CMS outpatient rule divides opinion

December 7, 2018

​Significant Medicare regulatory changes finalized in November will end legal incentives that have enabled hospitals to leverage Medicare payment policy to generate profits allowing them to acquire physician practices and gain competitive advantages in the health care marketplace.

Significant Medicare regulatory changes finalized in November will end legal incentives that have enabled hospitals to leverage Medicare payment policy to generate profits allowing them to acquire physician practices and gain competitive advantages in the health care marketplace.

Contained in the Medicare Outpatient Prospective Payment System (OPPS) final rule for 2019, the changes were hailed by Deepak A. Kapoor, MD, chairman of health policy at LUGPA, and were met with vehement opposition by the American Hospital Association (AHA).

 

Payments to be leveled for outpatient visits

The changes state that:

Over a 2-year period, the Centers for Medicare & Medicaid Services will level payments for outpatient office visits regardless of site of service. For the first time, all physicians practicing medicine away from a hospital campus will be paid the same amount for doing the same work.

CMS is closing a loophole that had permitted acquired off-campus physician offices to benefit from cost advantages in the 340B drug program.

Ambulatory Service Center (ASC) payment updates will now be under the hospital market basket pricing schedule rather than the Consumer Price Index (CPI), eliminating the payment discrepancy between hospital-owned and free-standing ambulatory facilities.

Under the new rule, hospitals will be paid 70% of the OPPS rate in calendar year 2019, a figure that will drop to 40% in 2020 and beyond. This is estimated to reduce Medicare costs by $380 million in 2019, CMS said, adding that it would support more patient choice in care access.

Also by Bob Gatty: LUGPA urges Congress to update Stark law

“Today’s rule advances competition by creating a level playing field for providers so they can compete for patients on the basis of quality of care. The final policies remove unnecessary and inefficient payment differences, so patients can have more affordable choices and options,” said CMS Administrator Seema Verma.

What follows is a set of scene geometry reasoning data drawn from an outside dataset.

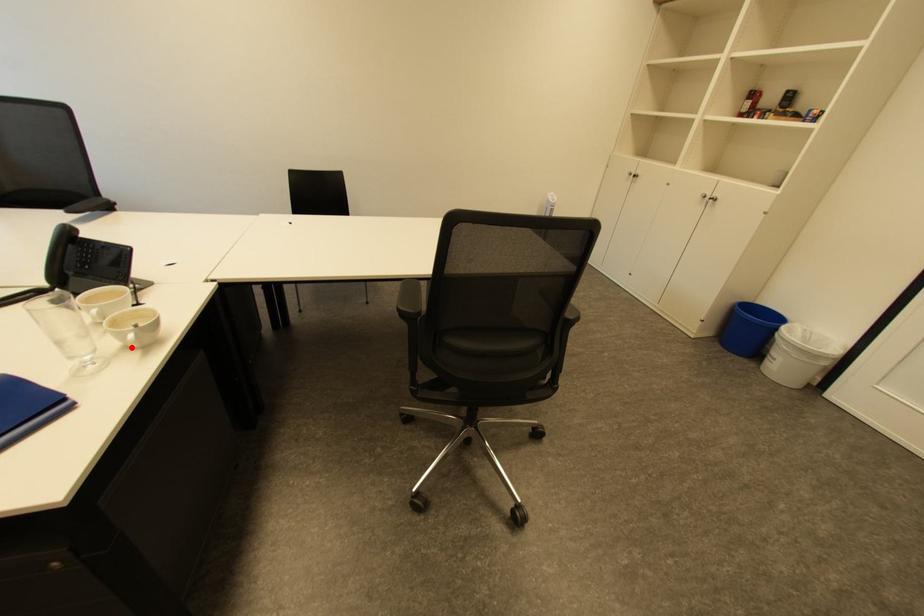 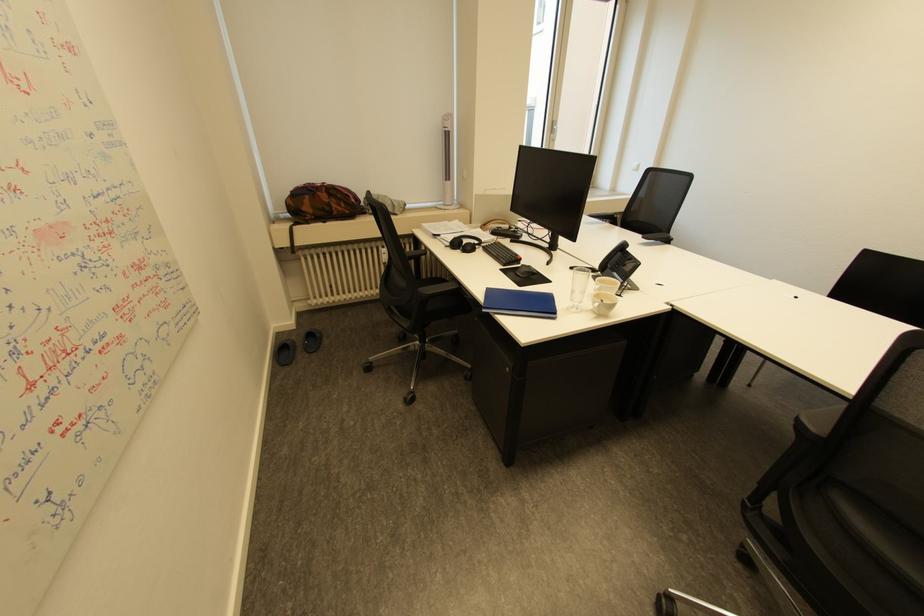 Where in the second image is the point corresponding to the highlighted location from the first image?

(600, 310) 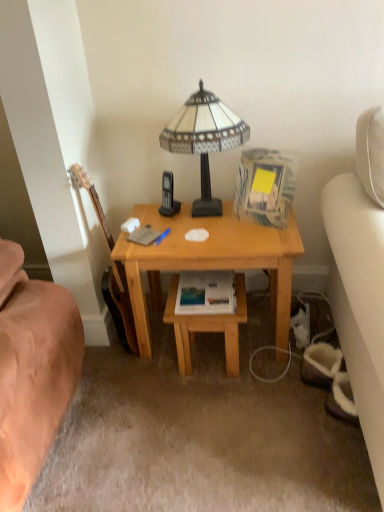 Where is `vacant space to the left of stained glass lampshade at center`? The height and width of the screenshot is (512, 384). vacant space to the left of stained glass lampshade at center is located at coordinates (152, 222). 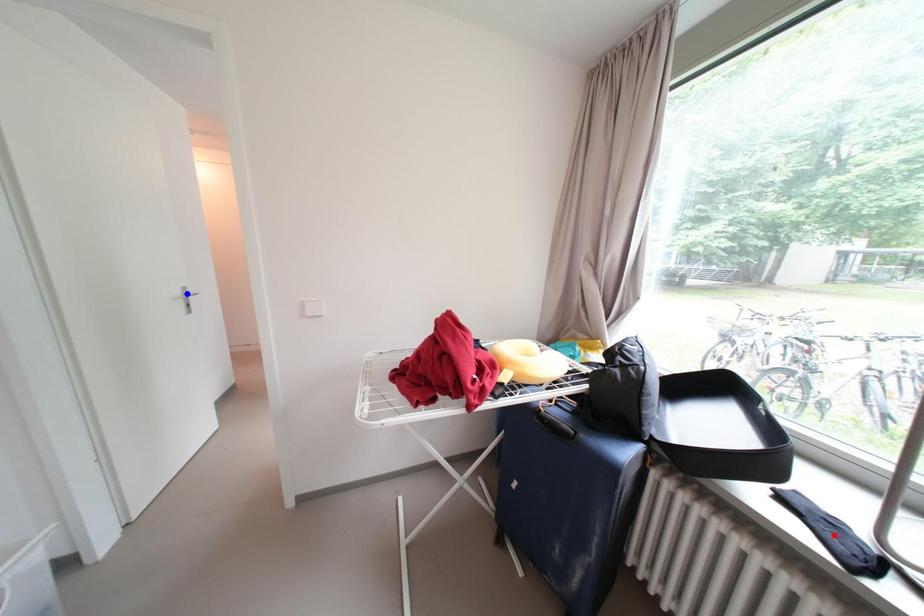 Question: In the image, two points are highlighted. Which point is nearer to the camera? Reply with the corresponding letter.

Choices:
 (A) blue point
 (B) red point

Answer: (B)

However, Tom Nickels, executive vice president of government relations and public policy for the AHA, said the OPPS rule would be harmful to hospitals and that the AHA is going to court.

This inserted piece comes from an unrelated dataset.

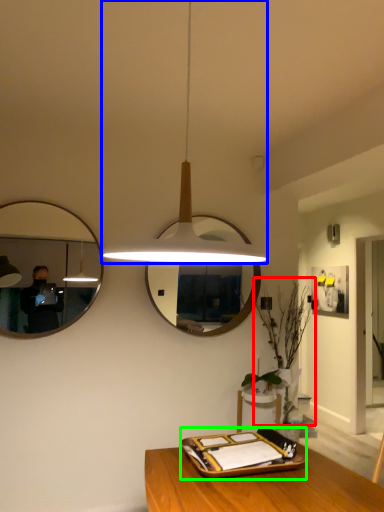 Question: Which object is positioned closest to plant (highlighted by a red box)? Select from lamp (highlighted by a blue box) and tray (highlighted by a green box).

Choices:
 (A) lamp
 (B) tray

Answer: (B) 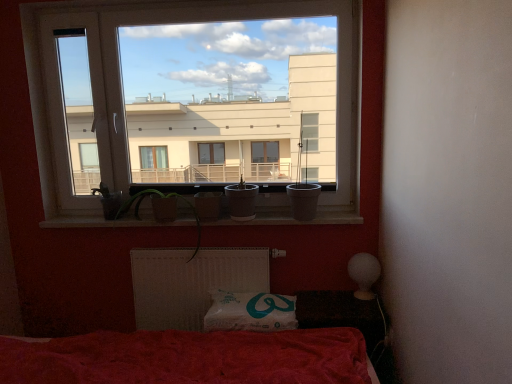 What is the approximate width of transparent glass window at upper center?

“Today’s misguided final rule will have negative consequences for the patients we serve,” he said. “This rule, which phases in over 2 years payment cuts to hospital outpatient clinic visits, is based on unsupportable analyses and erroneous policy rationales. These ill-advised cuts will hit patients in rural and vulnerable communities especially hard. Congress recognized the crucial role of hospital outpatient departments in the communities they serve and, in 2015, specifically protected existing facilities from unwarranted payment reductions.

“Today’s final rule could stifle hospitals’ ability to modernize care and meet the needs of their patients and communities.”

Nickels said the rule exceeds the administration’s legal authority and that the AHA, other hospital organizations, the Association of American Medical Colleges and member hospitals “intends to promptly bring a court challenge” to the site-neutral provisions.

Continue to the next page for more.340B program has been a ‘piggybank’

However, LUGPA’s Dr. Kapoor, in an exclusive interview with Urology Times, charged that many hospital corporations have been using the 340B pricing program for years as a “piggybank” to fatten their bottom lines in instances where they operate clinics in both low-income and high-income areas.

“They’ve been buying drugs for the indigent population at lower rates for those facilities and selling them to suburban clinics where there are no indigent patients at all,” he said. “They’ve been using those drugs to supply non-safety net offices that they had purchased.”

Dr. Kapoor cited a study which the authors said they found that hospital-affiliated clinics that registered for the 340B program in 2004 or later served communities that were wealthier and had higher rates of health insurance compared to communities served by hospitals and clinics that registered prior to 2004 (Health Aff [Millwood] 2014; 33:1786-92).

Making matters even worse, contended Dr. Kapoor, is that those profits often are used to purchase more physician practices and control market share. And, he said, “It is all being done on the backs of consumers.”

Read: Payment reform promotes equity between practice settings

CMS’s new rule, he said, “will severely curtail the ability of hospitals to control health market share dollars.”

By closing a loophole that had permitted acquired off-campus physician offices to benefit from cost advantages in the 340B drug program, Dr. Kapoor said hospitals no longer will be able to charge more for exactly the same service that had been provided in the past by that office.

That is especially important with respect to evaluation and management services, he said.

“Medicare now says that if you see a doctor in an off-campus facility, you will pay the prevailing rate. We actually have had situations where two doctors in the same building would provide the same service, but one would get 50% more for doing the same work just because that practice had been acquired by a hospital,” Dr. Kapoor said.

“CMS has clearly stated that patients should not pay more for the same service on different sites,” he said.

 

Regarding the ASC payment decision, Dr. Kapoor said that by basing payments on the facility payment schedule rather than the CPI, hospital payment increases will be lower than if the CPI was still used. That, he explained, would further limit hospitals’ ability to purchase physician practices and reduce competition.